Order 5030 created successfully.


{'_id': ObjectId('676617aec06ac745131eacde'),
 'order_id': 5030,
 'customer_id': 4,
 'order_date': datetime.datetime(2024, 12, 21, 2, 19, 42, 640000),
 'status': 'Pending'}

#### 2. Use Change Streams:
- Monitor real-time changes in the orders collection.

In [26]:
import threading

# function to monitor changes
def monitor_orders():
    with orders.watch() as stream:
        for change in stream:
            print(f"Change detected: {change}")

# start monitoring in a separate thread
monitor_thread = threading.Thread(target=monitor_orders, daemon=True)
monitor_thread.start()

In [27]:
# Add a new order to trigger a change
create_order(customer_id=2, items = {110:3})
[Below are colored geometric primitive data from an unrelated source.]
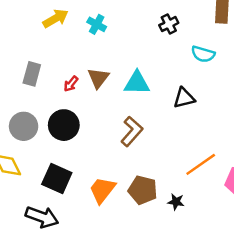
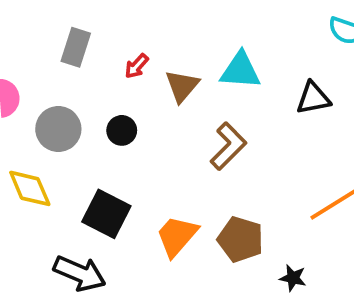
brown triangle: (98, 78) -> (182, 86), moved
black circle: (64, 125) -> (122, 130), size x0.6
black star: (176, 202) -> (293, 278), moved

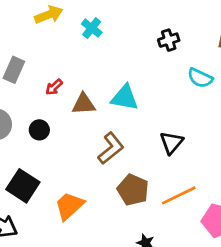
brown triangle: (182, 86) -> (84, 104), turned 40
black triangle: (313, 98) -> (171, 143), moved, turned -45
brown pentagon: (240, 239) -> (133, 190), moved

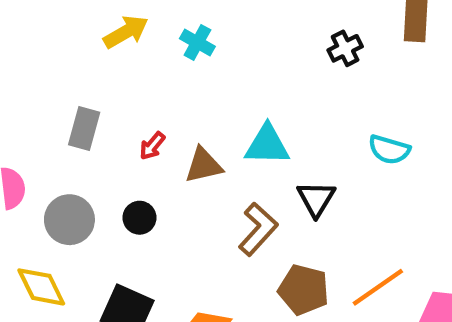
black cross: (169, 40) -> (345, 48), moved
cyan semicircle: (200, 78) -> (389, 150), moved
black triangle: (171, 143) -> (316, 199), moved

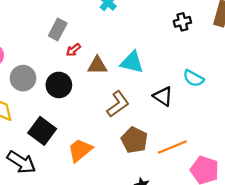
gray rectangle: (84, 128) -> (58, 29), moved
black triangle: (316, 199) -> (163, 96), moved, turned -40
black circle: (139, 218) -> (59, 85), size x1.5

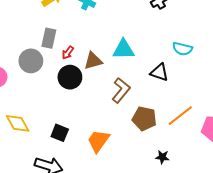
gray circle: (23, 78) -> (31, 61), moved
black circle: (59, 85) -> (70, 77), moved
black square: (42, 131) -> (60, 133), size x0.7

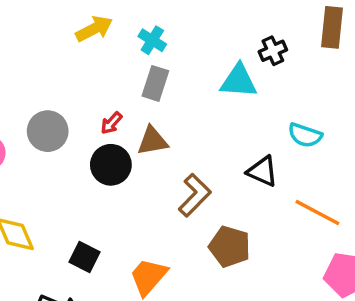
gray rectangle: (49, 38) -> (155, 83), moved
cyan triangle: (123, 49) -> (239, 81), moved
orange line: (180, 116) -> (317, 212), moved, turned 60

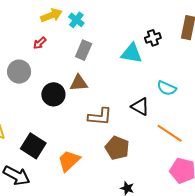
cyan cross: (152, 40) -> (76, 20), moved
red arrow: (111, 123) -> (40, 43), moved
brown L-shape: (195, 195) -> (100, 117), turned 45
black square: (84, 257) -> (33, 146), size x1.4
Change detected: {'txnNumber': 1, 'lsid': {'id': Binary(b'x\xabk\x08\xcf(J\xbd\x8b\xa0\xa1\x17[o\xde\x84', 4), 'uid': b'u\xda\xa8\xb7\xaf/.\x90T>s\xae\xa8X\xf6q\xd0\xa5\xbf\xf7o\xfe\xf1}eT\xb0\x92v\x07\x12\xc1'}, '_id': {'_data': '82676617B2000000032B042C0100296E5A100405671B08A698478492A13C4AA15E4D52463C6F7065726174696F6E54797065003C696E736572740046646F63756D656E744B65790046645F69640064676617B1C06AC745131EACE1000004'}, 'operationType': 'insert', 'clusterTime': Timestamp(1734743986, 3), 'wallTime': datetime.datetime(2024, 12, 21, 1, 19, 46, 225000), 'fullDocument': {'_id': ObjectId('676617b1c06ac745131eace1'), 'order_id': 5031, 'customer_id': 2, 'order_date': datetime.datetime(2024, 12, 21, 2, 19, 45, 236000), 'status': 'Pending'}, 'ns': {'db': 'alt_ecommerce', 'coll': 'orders'}, 'documentKey': {'_id': ObjectId('676617b1c06ac745131eace1')}}
Order 5031 created successfully.


#### 3. Apply Schema Validation:
- Ensure all documents in the products collection include a valid price.

In [29]:
schema = {
    "$jsonSchema": {
        "bsonType": "object",
        "required": ["product_id", "product_name", "category", "price", "stock_quantity"],
        "properties": {
            "product_id": {"bsonType": "int"},
            "product_name": {"bsonType": "string"},
            "category": {"bsonType": "string"},
            "price": {
                "bsonType": "double",
                "minimum": 0,
                "description": "Price must be a positive number"
                },
            "stock_quantity": {
                "bsonType": "int",
                "minimum": 0,
                "description": "inventory must be a positive number"
                }
        }
    }
}

# Apply the schema validation
db.command({
    "collMod": "products",
    "validator": schema,
    "validationLevel": "strict"
})
print("Schema validation applied to the products collection.")


Schema validation applied to the products collection.